Global capitalists are spooked. The share prices of three big online tutors listed in New York, TAL Education, New Orient and Gaotu, are down by two-thirds, wiping out $18bn in shareholder value. The panic has engulfed other Chinese firms with American listings, which were collectively worth over $2trn not long ago (and often also use the offending offshore structures). The Nasdaq Golden Dragon China Index, which tracks nearly 100 of the biggest such stocks, fell by a record 19% in three trading days. Fear spread to Hong Kong, where it has pulled the territory’s benchmark tech-stocks index down by 16%, and even to mainland China. Foreigners have dumped enough mainland-traded shares to cause a surge in currency outflows that pushed down the value of the yuan on July 27th, according to Natixis, an investment bank. Policy uncertainty may have reach a point at which outsiders just stop buying Chinese stocks, says Zhang Zhiwei of Pinpoint Asset Management, a hedge fund.
The squeeze reflects the government’s “overriding concern” that it has less control over its internet than it would wish, says Mark Hawtin of GAM, an asset manager. Online education is a case in point. It has been one of China’s most innovative and fastest-growing industries in recent years. Firms have used clever software to offer individualised courses to millions of pupils, many of whom are poor. In 2019 and 2020, the industry saw 27 IPOs.
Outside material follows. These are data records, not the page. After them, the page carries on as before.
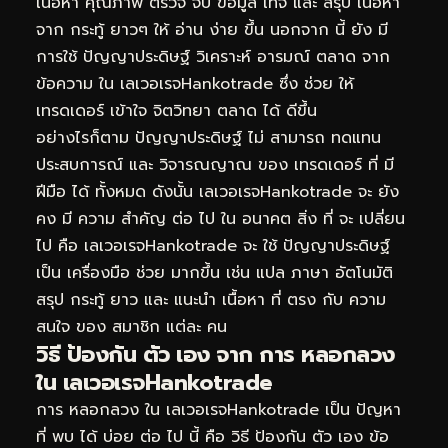
เนื้อหา คุณภาพ ตรวจ จับ ข้อมูล เท็จ และ สรุป เนื้อหา
จาก กระทู้ ยาวๆ ให้ อ่าน ง่าย ขึ้น นอกจาก นี้ ยัง มี
การใช้ ปัญญาประดิษฐ์ วิเคราะห์ อารมณ์ ตลาด จาก
ข้อความ ใน เลเวอเรจHankotrade ซึ่ง ช่วย ให้
เทรดเดอร์ เข้าใจ จิตวิทยา ตลาด ได้ ดีขึ้น
อย่างไรก็ตาม ปัญญาประดิษฐ์ ไม่ สามารถ ทดแทน
ประสบการณ์ และ วิจารณญาณ ของ เทรดเดอร์ ที่ มี
ฝีมือ ได้ ทั้งหมด ดังนั้น เลเวอเรจHankotrade จะ ยัง
คง มี ความ สำคัญ ต่อ ไป ใน อนาคต สิ่ง ที่ จะ เปลี่ยน
ไป คือ เลเวอเรจHankotrade จะ ใช้ ปัญญาประดิษฐ์
เป็น เครื่องมือ ช่วย มากขึ้น เช่น แปล ภาษา อัตโนมัติ
สรุป กระทู้ ยาว และ แนะนำ เนื้อหา ที่ ตรง กับ ความ
สนใจ ของ สมาชิก แต่ละ คน
วิธี ป้องกัน ตัว เอง จาก การ หลอกลวง
ใน เลเวอเรจHankotrade
การ หลอกลวง ใน เลเวอเรจHankotrade เป็น ปัญหา
ที่ พบ ได้ บ่อย ต่อ ไป นี้ คือ วิธี ป้องกัน ตัว เอง ข้อ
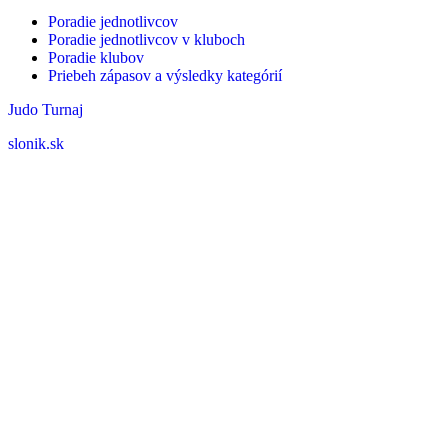
Poradie jednotlivcov
Poradie jednotlivcov v kluboch
Poradie klubov
Priebeh zápasov a výsledky kategórií
Judo Turnaj
slonik.sk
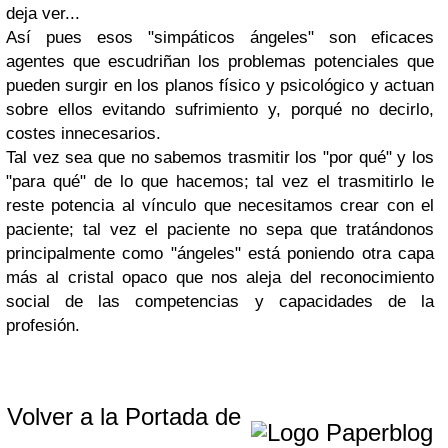
deja ver...
Así pues esos "simpáticos ángeles" son eficaces
agentes que escudriñan los problemas potenciales que
pueden surgir en los planos físico y psicológico y actuan
sobre ellos evitando sufrimiento y, porqué no decirlo,
costes innecesarios.
Tal vez sea que no sabemos trasmitir los "por qué" y los
"para qué" de lo que hacemos; tal vez el trasmitirlo le
reste potencia al vínculo que necesitamos crear con el
paciente; tal vez el paciente no sepa que tratándonos
principalmente como "ángeles" está poniendo otra capa
más al cristal opaco que nos aleja del reconocimiento
social de las competencias y capacidades de la
profesión.
Volver a la Portada de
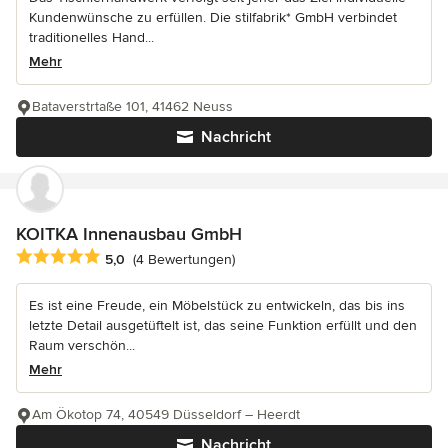
Kundenwünsche zu erfüllen. Die stilfabrik* GmbH verbindet
traditionelles Hand...
Mehr
Bataverstrtaße 101, 41462 Neuss
Nachricht
KOITKA Innenausbau GmbH
Durchschnittliche Bewertung: 5 von 5 Sternen
5,0
(4 Bewertungen)
Es ist eine Freude, ein Möbelstück zu entwickeln, das bis ins
letzte Detail ausgetüftelt ist, das seine Funktion erfüllt und den
Raum verschön...
Mehr
Am Ökotop 74, 40549 Düsseldorf – Heerdt
Nachricht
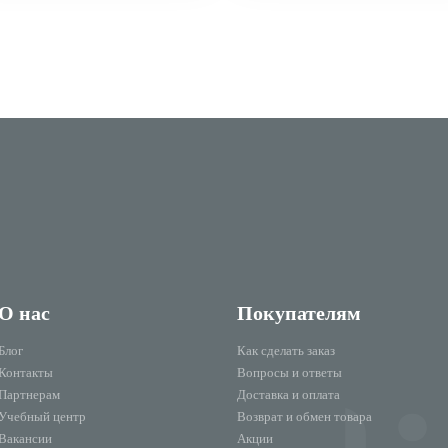
О нас
Покупателям
Блог
Как сделать заказ
Контакты
Вопросы и ответы
Партнерам
Доставка и оплата
Учебный центр
Возврат и обмен товара
Вакансии
Акции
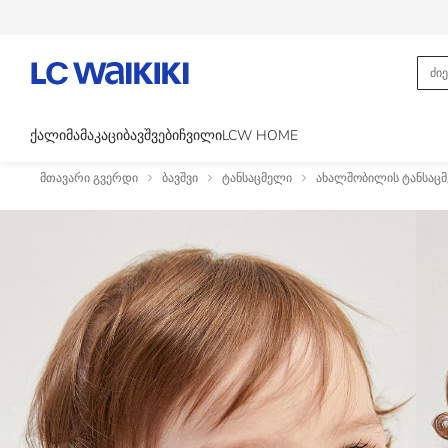
ᲥᲐᲚᲘ
ᲛᲐᲛᲐᲙᲐᲪᲘ
ᲑᲐᲕᲨᲕᲔᲑᲘ
ᲩᲕᲘᲚᲘ
LCW HOME
მთავარი გვერდი
ბავშვი
ტანსაცმელი
ახალშობილის ტანსაც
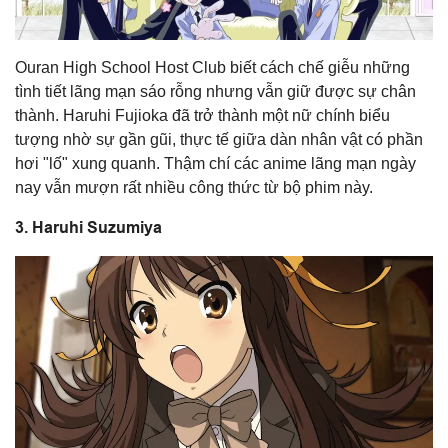
Ouran High School Host Club biết cách chế giễu những
tình tiết lãng mạn sáo rỗng nhưng vẫn giữ được sự chân
thành. Haruhi Fujioka đã trở thành một nữ chính biểu
tượng nhờ sự gần gũi, thực tế giữa dàn nhân vật có phần
hơi "lố" xung quanh. Thậm chí các anime lãng mạn ngày
nay vẫn mượn rất nhiều công thức từ bộ phim này.
3. Haruhi Suzumiya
Three-quarters of the proceeds funded firms offering services to schoolchildren rather than university students.
This ferment proved too much for the government, which prizes stability above all else. The authorities began to view the industry’s fees as an extra burden on parents, potentially discouraging them from having more children—an increasingly pressing problem as China’s population begins to decline. State media, channelling their inner Marx, talk of an end to “the era of barbaric growth”. The simplest way to curb this barbarism is to do away with the profit motive. Many companies serving school-age children will now have to become non-profit organisations. Their lucrative businesses suddenly seem about to “be worth almost nothing”, says Travis Lundy of Smartkarma, a research outfit.
As Peter Milliken of Deutsche Bank puts it, in China “the profit pool [investors] chase exists within parameters set by the state.” Where will these shift next? One place may be video-gaming. Games firms collect lots of data on users, many of whom are minors, and gaming addiction is a Beijing bugbear, notes Chelsey Tam of Morningstar, a research firm. The industry titan, Tencent, has already been censured. In July alone it was fined twice, by the cyber-regulator for sexually explicit content and by antitrust authorities for unfair practices, and ordered to end exclusive music-licensing deals. On July 27th it suspended registrations for new users of WeChat, a ubiquitous messaging app, to align itself with new regulations. Its market value has sunk from $950bn in January to $550bn.
Other targets include internet-connected cars and online health care, which both suck in reams of sensitive data. A private-equity investor in the health business says his firm is adjusting its portfolio to reflect new risks. In a meeting with banks on July 28th the government tried to restore calm. But its message is clear: the Marxist pursuit of power trumps market logic.